I fosfolipidi sono dunque molecole normalmente presenti
nei tessuti, che per diverse
ragioni ad un certo punto vengono “aggredite” da
autoanticorpi.
Per capire questi meccanismi nel contesto della
sindrome, si partì dall’evidenza che alcune persone con LES
(lupus sistemico) tendevano a manifestare sintomi come
trombosi o aborti ricorrenti, ed avevano alcune tipiche
alterazioni del sangue. In seguito fu chiaro che potevano
presentare gli stessi sintomi persone senza altre malattie
autoimmuni e progressivamente si misero a punto esami di
laboratorio in grado di individuare la presenza degli
anticorpi che si ritenevano responsabili. Intanto si
osservava un numero crescente di manifestazioni cliniche
correlabili con questa sindrome, che non era più considerata
come una generica predisposizione alla trombosi, alle
perdite fetali o ad altre complicanze ostetriche e
neurologiche, ma come una vera malattia sistemica.
Cosa si intende per APS
Nel tempo la sindrome si è dunque evoluta come concetto
di patologia autoimmune che riguarda equilibri immunologici
dell’intero organismo, non relativi solo ai meccanismi che
regolano la coagulazione. L’insieme delle manifestazioni
correlabili con la sindrome è cambiato
e si sono studiati possibili legami esistenti con
espressioni neurologiche di natura apparentemente diversa
(somiglianti a quelle ad esempio della sclerosi multipla,
dell’epilessia ecc), con alterazioni aterosclerotiche
precoci. Esistono inoltre coinvolgimenti noti delle valvole
cardiache, della pelle (livedo reticularis, ulcerazioni),
ematologici (diminuito numero di piastrine nel sangue) e
sintomi specifici differenti in rapporto agli organi
coinvolti (reni, cuore, cervello, arti, ecc)
Diagnosi
La diagnosi di APS viene formulata in base ad alcuni
criteri clinici ed altri di laboratorio.
Questi criteri sono stati stabiliti nell’ottobre del 1998 in
Giappone, durante un congresso internazionale dedicato agli
anticorpi antifosfolipidi, ed aggiornati in seguito, in
relazione agli sviluppi della conoscenza sulla malattia e
delle tecniche di laboratorio.
Usualmente si tratta di trombosi, aborti ricorrenti,
piatrinopenia, che devono essere collegati alla presenza di
anticorpi antifosfolipidi misurabili nel sangue con diversi
test, confermata ad alcune settimane di distanza.

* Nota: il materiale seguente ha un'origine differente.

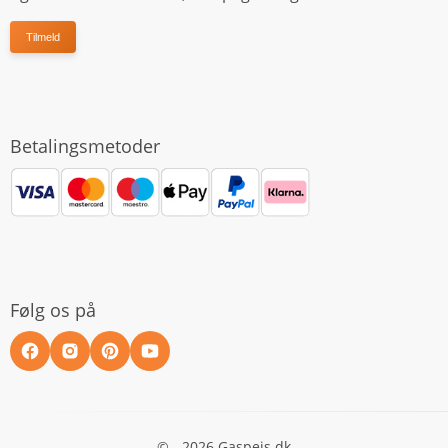
Tilmeld
Betalingsmetoder
Følg os på
© - 2026 Gaspejs.dk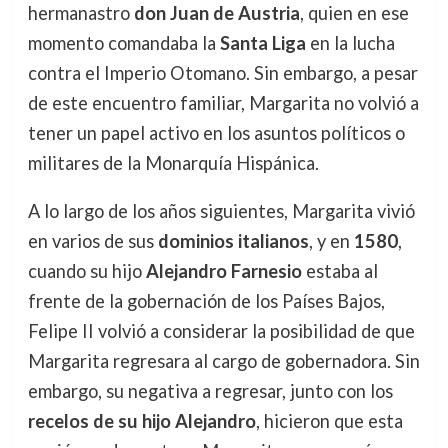
hermanastro
don Juan de Austria
, quien en ese
momento comandaba la
Santa Liga
en la lucha
contra el Imperio Otomano. Sin embargo, a pesar
de este encuentro familiar, Margarita no volvió a
tener un papel activo en los asuntos políticos o
militares de la Monarquía Hispánica.
A lo largo de los años siguientes, Margarita vivió
en varios de sus
dominios italianos
, y en
1580
,
cuando su hijo
Alejandro Farnesio
estaba al
frente de la gobernación de los Países Bajos,
Felipe II volvió a considerar la posibilidad de que
Margarita regresara al cargo de gobernadora. Sin
embargo, su negativa a regresar, junto con los
recelos de su hijo Alejandro
, hicieron que esta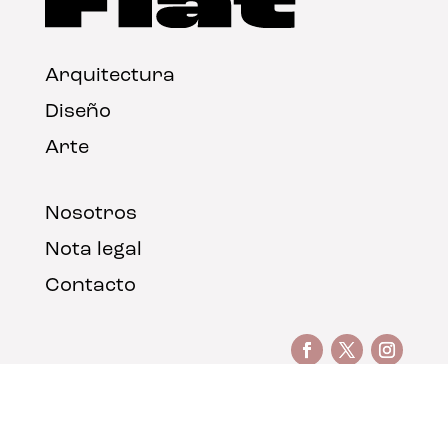
Arquitectura
Diseño
Arte
Nosotros
Nota legal
Contacto
© FLAT Magazine 2026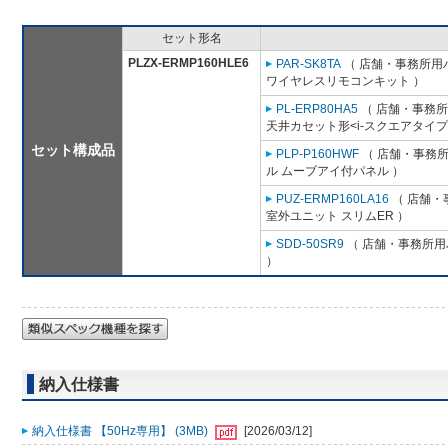
セット形名
PLZX-ERMP160HLE6
PAR-SK8TA
（ 店舗・事務所用パッ
ワイヤレスリモコンキット ）
PL-ERP80HA5
（ 店舗・事務所用
天井カセット形<i-スクエアタイプ
セット構成品
PLP-P160HWF
（ 店舗・事務所用
ル ムーブアイ付パネル ）
PUZ-ERMP160LA16
（ 店舗・事
室外ユニット スリムER ）
SDD-50SR9
（ 店舗・事務所用パ
）
納入仕様書
納入仕様書 【50Hz専用】 (3MB)
[2026/03/12]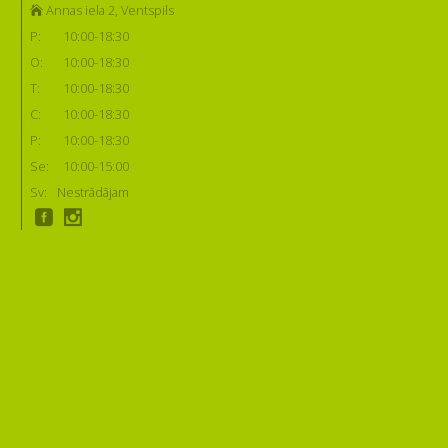
Annas iela 2, Ventspils
P:
10:00-18:30
O:
10:00-18:30
T:
10:00-18:30
C:
10:00-18:30
P:
10:00-18:30
Se:
10:00-15:00
Sv:
Nestrādājam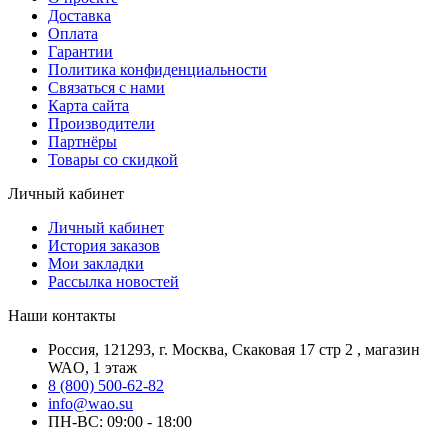
Доставка
Оплата
Гарантии
Политика конфиденциальности
Связаться с нами
Карта сайта
Производители
Партнёры
Товары со скидкой
Личный кабинет
Личный кабинет
История заказов
Мои закладки
Рассылка новостей
Наши контакты
Россия, 121293, г. Москва, Скаковая 17 стр 2 , магазин
WAO, 1 этаж
8 (800) 500-62-82
info@wao.su
ПН-ВС: 09:00 - 18:00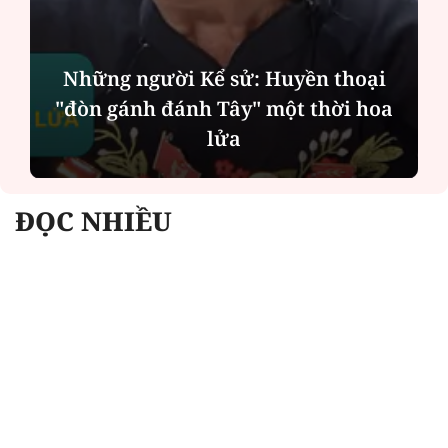
thoại
ời hoa
Chính quyền địa phương 2 cấp: 
vụ công ngày càng gần dân
ĐỌC NHIỀU
Công an Hà Nội xử lý loạt quán game hoạt
động xuyên đêm
Ngân hàng trở lại "ngôi vương" phát hành
trái phiếu: Báo hiệu cuộc đua vốn mới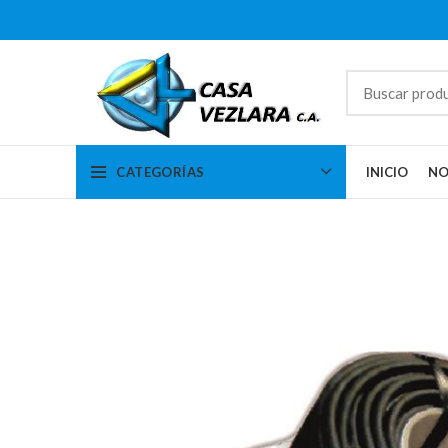
CATEGORÍAS
INICIO
NO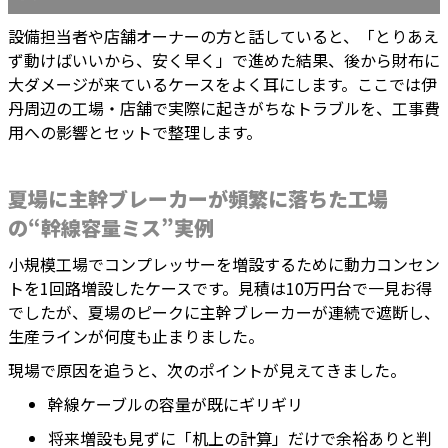
設備担当者や店舗オーナーの方と話していると、「とりあえ
ず動けばいいから、安く早く」で進めた結果、後から財布に
大ダメージが来ているケースをよく耳にします。ここでは伊
丹周辺の工場・店舗で実際に起きがちなトラブルを、工事費
用への影響とセットで整理します。
夏場に主幹ブレーカーが頻繁に落ちた工場
の“幹線容量ミス”実例
小規模工場でコンプレッサーを増設するために動力コンセン
トを1回路増設したケースです。見積は10万円台で一見お得
でしたが、夏場のピークに主幹ブレーカーが連続で遮断し、
生産ラインが何度も止まりました。
現場で原因を追うと、次のポイントが見えてきました。
幹線ケーブルの容量が既にギリギリ
将来増設も見ずに「机上の計算」だけで余裕ありと判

Gli esami usati nella diagnosi sono: anticorpi
anticardiolipina, lupus anticoagulant (LAC), anti-beta2
glicoproteina I. Gli anticorpi anticardiolipina sono
eseguiti con un test cosiddetto immunoenzimatico (ELISA)
mentre il LAC si basa su test coagulativi (questa è la
ragione per
cui non viene fatto quasi mai durante la terapia
anticoagulante). La beta2 glicoproteina I è una delle
proteine necessarie per l’aggancio degli autoanticorpi ai
fosfolipidi. Il test per gli anti-beta2 è ormai parte della
routine nello screening per la sindrome da antifosfolipidi.
A volte capita che nel completare i test di trombofilia
dopo un evento trombotico, risultino altri esami positivi
oltre agli antifosfolipidi, ad esempio uno tra quelli che
indagano la presenza
di alterazioni genetiche. Questo non
deve stupire molto, perché le mutazioni genetiche ereditarie
sono nel loro complesso relativamente diffuse, quindi può
capitare di scoprirsi
positivi sia per anticorpi antifosfolipidi sia per uno dei
test genetici. Importante tener presente che si tratta di
due elementi distinti, che coesistono casualmente e
contribuiscono ad aumentare il rischio trombotico in modo
indipendente.
Lupus
Il fatto che uno degli esami sia definito come lupus
anticoagulant può essere molto confondente. Infatti, la
positività di questo esame viene confusa con quella dei test
usati
nelle diagnosi di lupus. Il nome lupus è invece
correntemente utilizzato riferendosi al lupus sistemico,
cosa del tutto diversa.
Altra questione è essere affetti da entrambe le
patologie, fatto per nulla raro.
Riassumendo, il lupus anticoagulant è solo un
test di laboratorio mentre il lupus eritematoso sistemico (LES)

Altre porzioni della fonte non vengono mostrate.